Induction Therapy & Interferon
Induction Therapy with Consensus Interferon is Superior to Conventional Dosing in Previously Untreated Patients
Five times a week dosing of consensus interferon is twice as effective as the same dose administered three times a week for 48 weeks, according to preliminary results in a study of previously untreated Hepatitis C patients.
For patients in the five times per week group, 69% (9/13) were HCV RNA negative at 12 weeks of treatment. The three times per week group showed a 38% (5/13) HCV RNA negative rate.
A subset of patients has reached the 48 week point in treatment, which is often considered a standard time for evaluating treatment success. For patients who have completed 48 weeks of treatment, 75% of patients (6/8) receiving 15 micrograms of consensus interferon (Infergen) five times a week showed no sign of virus in their blood at 48 weeks, compared to 33% (1/3) who received the same dose of the medication three times a week. All of the patients cited in the end of treatment data had genotype-1 virus.
|Proportion of Patients Who Are HCV RNA Negative|
|at 12 weeks||at 48 weeks|
“The end of treatment data is really exciting,” says lead researcher Carl Jones, DO, gastroenterology fellow at Allegheny General Hospital in Pittsburgh, Pennsylvania. “A significant portion of those patients are probably going to have a sustained response.” Dr. Jones will soon test four patients who are six months post treatment for sustained viral response. “By the end of June I should have some sustained response data,” he says, adding, “But the end of treatment data looks very solid.”
Dr. Jones is conducting one of several studies examining the efficacy of induction therapy with consensus interferon – high doses administered more frequently than three times a week. (See Special Report.) The study is tracking 50 previously untreated HCV patients evenly split into two groups, each receiving 15 micrograms consensus interferon for 48 weeks, either three times a week or five times a week. Their HCV RNA levels will be tested six months later to determine sustained response. Genotype-1 patients make up 84% of the subjects. (The total study involves 50 patients.
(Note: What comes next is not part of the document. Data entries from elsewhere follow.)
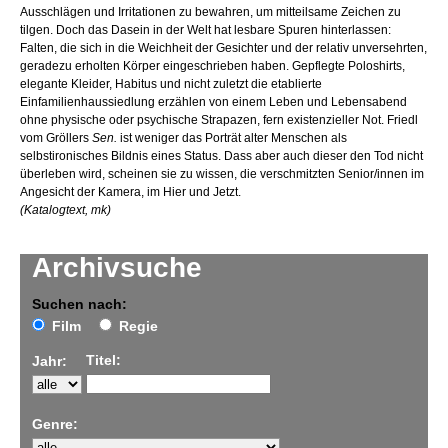
Ausschlägen und Irritationen zu bewahren, um mitteilsame Zeichen zu
tilgen. Doch das Dasein in der Welt hat lesbare Spuren hinterlassen:
Falten, die sich in die Weichheit der Gesichter und der relativ unversehrten,
geradezu erholten Körper eingeschrieben haben. Gepflegte Poloshirts,
elegante Kleider, Habitus und nicht zuletzt die etablierte
Einfamilienhaussiedlung erzählen von einem Leben und Lebensabend
ohne physische oder psychische Strapazen, fern existenzieller Not. Friedl
vom Gröllers
Sen.
ist weniger das Porträt alter Menschen als
selbstironisches Bildnis eines Status. Dass aber auch dieser den Tod nicht
überleben wird, scheinen sie zu wissen, die verschmitzten Senior/innen im
Angesicht der Kamera, im Hier und Jetzt.
(Katalogtext, mk)
Archivsuche
Suchen nach:
Film
Regie
Titel:
Jahr:
Genre:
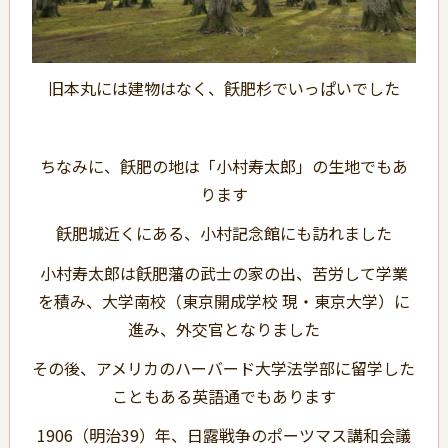
旧本丸には建物はなく、飫肥杉でいっぱいでした
ちなみに、飫肥の地は「小村寿太郎」の生地でもあ
ります
飫肥城近くにある、小村記念館にも訪れました
小村寿太郎は飫肥藩の武士の家の出、苦労して学業
を積み、大学南校（東京開成学校 現・東京大学）に
進み、外交官となりました
その後、アメリカのハーバード大学法学部に留学した
こともある英語通でもあります
1906（明治39）年、日露戦争のポーツマス講和会議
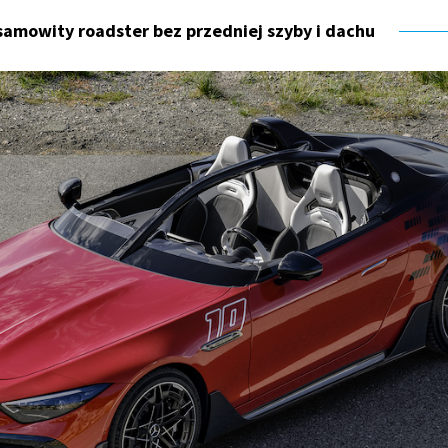
amowity roadster bez przedniej szyby i dachu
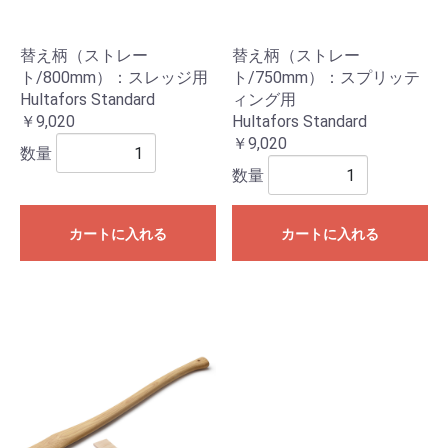
替え柄（ストレー
替え柄（ストレー
ト/800mm）：スレッジ用
ト/750mm）：スプリッテ
Hultafors Standard
ィング用
￥9,020
Hultafors Standard
￥9,020
数量
数量
カートに入れる
カートに入れる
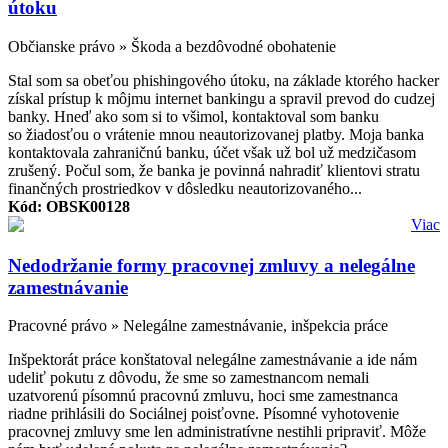
útoku
Občianske právo » Škoda a bezdôvodné obohatenie
Stal som sa obeťou phishingového útoku, na základe ktorého hacker
získal prístup k môjmu internet bankingu a spravil prevod do cudzej
banky. Hneď ako som si to všimol, kontaktoval som banku
so žiadosťou o vrátenie mnou neautorizovanej platby. Moja banka
kontaktovala zahraničnú banku, účet však už bol už medzičasom
zrušený. Počul som, že banka je povinná nahradiť klientovi stratu
finančných prostriedkov v dôsledku neautorizovaného...
Kód: OBSK00128
Viac
Nedodržanie formy pracovnej zmluvy a nelegálne
zamestnávanie
Pracovné právo » Nelegálne zamestnávanie, inšpekcia práce
Inšpektorát práce konštatoval nelegálne zamestnávanie a ide nám
udeliť pokutu z dôvodu, že sme so zamestnancom nemali
uzatvorenú písomnú pracovnú zmluvu, hoci sme zamestnanca
riadne prihlásili do Sociálnej poisťovne. Písomné vyhotovenie
pracovnej zmluvy sme len administratívne nestihli pripraviť. Môže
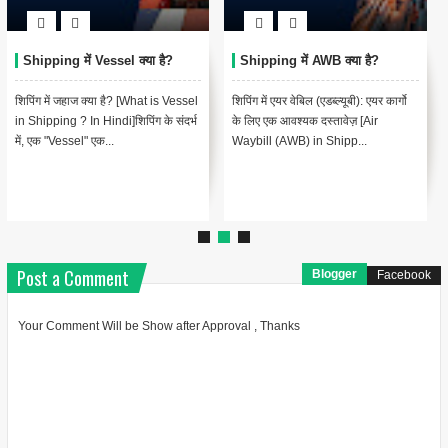
Shipping में Vessel क्या है?
Shipping में AWB क्या है?
शिपिंग में जहाज क्या है? [What is Vessel
शिपिंग में एयर वेबिल (एडब्ल्यूबी): एयर कार्गो
in Shipping ? In Hindi]शिपिंग के संदर्भ
के लिए एक आवश्यक दस्तावेज़ [Air
में, एक "Vessel" एक...
Waybill (AWB) in Shipp...
Post a Comment
Blogger
Facebook
Your Comment Will be Show after Approval , Thanks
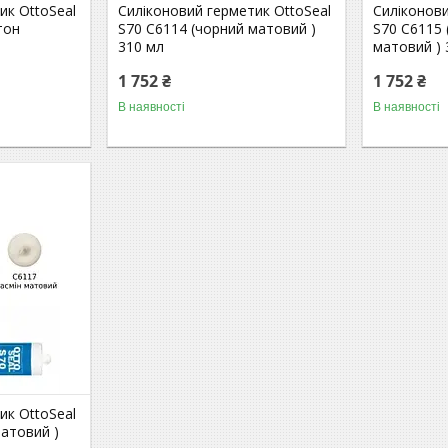
ик OttoSeal
Силіконовий герметик OttoSeal
Силіконови
тон
S70 C6114 (чорний матовий )
S70 C6115
310 мл
матовий ) 
1 752 ₴
1 752 ₴
В наявності
В наявності
ик OttoSeal
матовий )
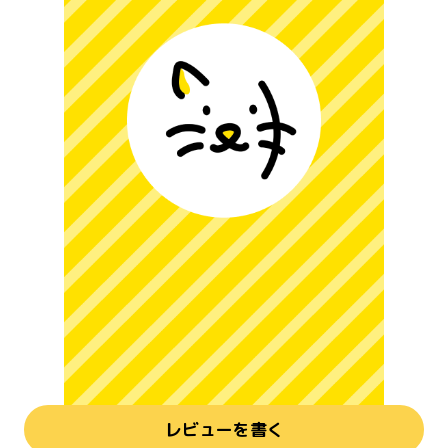
レビューを書く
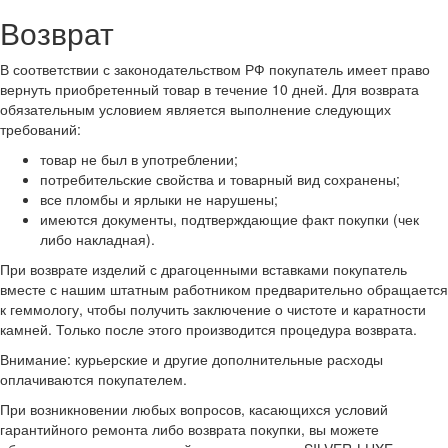
Возврат
В соответствии с законодательством РФ покупатель имеет право
вернуть приобретенный товар в течение 10 дней. Для возврата
обязательным условием является выполнение следующих
требований:
товар не был в употреблении;
потребительские свойства и товарный вид сохранены;
все пломбы и ярлыки не нарушены;
имеются документы, подтверждающие факт покупки (чек
либо накладная).
При возврате изделий с драгоценными вставками покупатель
вместе с нашим штатным работником предварительно обращается
к геммологу, чтобы получить заключение о чистоте и каратности
камней. Только после этого производится процедура возврата.
Внимание: курьерские и другие дополнительные расходы
оплачиваются покупателем.
При возникновении любых вопросов, касающихся условий
гарантийного ремонта либо возврата покупки, вы можете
Interim data analyses involve different numbers of patients because patients entered the study at different times and therefore complete treatment “time points” at different times.)
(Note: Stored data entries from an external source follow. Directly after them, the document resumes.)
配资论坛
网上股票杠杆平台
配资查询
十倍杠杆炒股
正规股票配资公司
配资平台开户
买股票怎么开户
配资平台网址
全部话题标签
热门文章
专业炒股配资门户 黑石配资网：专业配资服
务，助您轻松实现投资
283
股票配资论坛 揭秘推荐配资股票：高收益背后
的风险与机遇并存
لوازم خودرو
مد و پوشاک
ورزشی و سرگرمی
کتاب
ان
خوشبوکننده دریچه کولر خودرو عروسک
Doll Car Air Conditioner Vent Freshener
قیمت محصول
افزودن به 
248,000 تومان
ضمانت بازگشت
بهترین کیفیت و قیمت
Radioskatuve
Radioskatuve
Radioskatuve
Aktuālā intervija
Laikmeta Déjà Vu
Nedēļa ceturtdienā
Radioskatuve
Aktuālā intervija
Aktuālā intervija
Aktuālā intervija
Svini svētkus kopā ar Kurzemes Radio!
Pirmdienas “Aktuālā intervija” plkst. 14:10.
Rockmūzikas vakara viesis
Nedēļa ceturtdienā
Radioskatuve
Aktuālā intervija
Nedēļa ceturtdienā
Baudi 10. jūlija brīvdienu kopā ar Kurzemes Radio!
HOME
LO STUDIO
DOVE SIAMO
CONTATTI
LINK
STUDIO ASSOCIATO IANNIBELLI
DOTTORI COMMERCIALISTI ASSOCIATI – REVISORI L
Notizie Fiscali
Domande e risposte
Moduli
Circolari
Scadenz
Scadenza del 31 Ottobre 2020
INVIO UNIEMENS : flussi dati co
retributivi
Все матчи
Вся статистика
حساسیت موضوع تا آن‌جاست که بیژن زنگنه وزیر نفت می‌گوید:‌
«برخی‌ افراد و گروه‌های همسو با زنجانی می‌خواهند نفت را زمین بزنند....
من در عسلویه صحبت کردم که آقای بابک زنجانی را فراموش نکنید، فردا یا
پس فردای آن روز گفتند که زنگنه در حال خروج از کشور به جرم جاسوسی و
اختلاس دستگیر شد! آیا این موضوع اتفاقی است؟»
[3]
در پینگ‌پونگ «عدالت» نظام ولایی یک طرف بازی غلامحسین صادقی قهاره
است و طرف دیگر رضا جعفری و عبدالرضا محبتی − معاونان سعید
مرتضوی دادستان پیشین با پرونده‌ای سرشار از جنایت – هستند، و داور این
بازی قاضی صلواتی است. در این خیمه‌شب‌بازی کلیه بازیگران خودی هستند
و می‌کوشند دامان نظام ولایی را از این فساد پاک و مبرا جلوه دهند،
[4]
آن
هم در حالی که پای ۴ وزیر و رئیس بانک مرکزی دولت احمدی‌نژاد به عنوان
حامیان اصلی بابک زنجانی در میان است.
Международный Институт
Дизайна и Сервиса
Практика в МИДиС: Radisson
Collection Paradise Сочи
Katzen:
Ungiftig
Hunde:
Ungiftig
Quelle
Dr. Jones is encouraged that viral clearance at the end of treatment in his study is significantly higher than has been shown in other studies. He points to the study by Dr. John McHutchison and others that looked at treatment rates with interferon alone and with combination therapy (McHutchison JG et al. Interferon alfa-2b alone or in combination with ribavirin as initial treatment for chronic Hepatitis C. N Engl J Med. 1998:339:1485-1492). In that study, 29% of patients receiving interferon monotherary and 38% receiving combination therapy had a negative HCV RNA reading at the end of treatment.
“I suspect that a significant portion of [our] patients are going to get a sustained response,” says Dr. Jones. “I’m thrilled with the data right now.”
Limited side effects
Patients in the five times a week group are tolerating the higher frequency regimen well, Dr. Jones says. Of the total of 50 patients enrolled, only one patient has dropped out of the study, and ten have required dose reductions. Six patients from the five times a week group were reduced to three times a week dosing because of hematologic side effects (thrombocytopenia and neutropenia), and two were reduced because of flu-like symptoms. None of these patients required further dose reductions. Two patients in the three times a week group needed dose reductions for flu-like symptoms.
Dr. Jones notes that patients in the three times a week group experience more flu-like and fatigue symptoms than patients in the five time a week group. “It’s an interesting phenomenon,” Dr. Jones says. “Fatigue and flu-like symptoms are significantly less in the five time a week arm. What they’ve been telling me is that when they’re off the drug for two days [over the weekend], their worst day is when they go back on Monday. Monday evening they get flu-like symptoms. Tuesday, Wednesday, Thursday, and Friday their symptoms are minimal.”
Dr. Jones believes that data from the study will support use of induction therapy for more patients. “I have a couple of patients on seven days a week now that are combination therapy failures, and they are tolerating the 15 micrograms seven times a week,” he says. “I think it’s a tolerable dose versus higher doses of conventional interferon where you have log[arithmic] increases in the side effects. I’m not seeing that with consensus interferon.”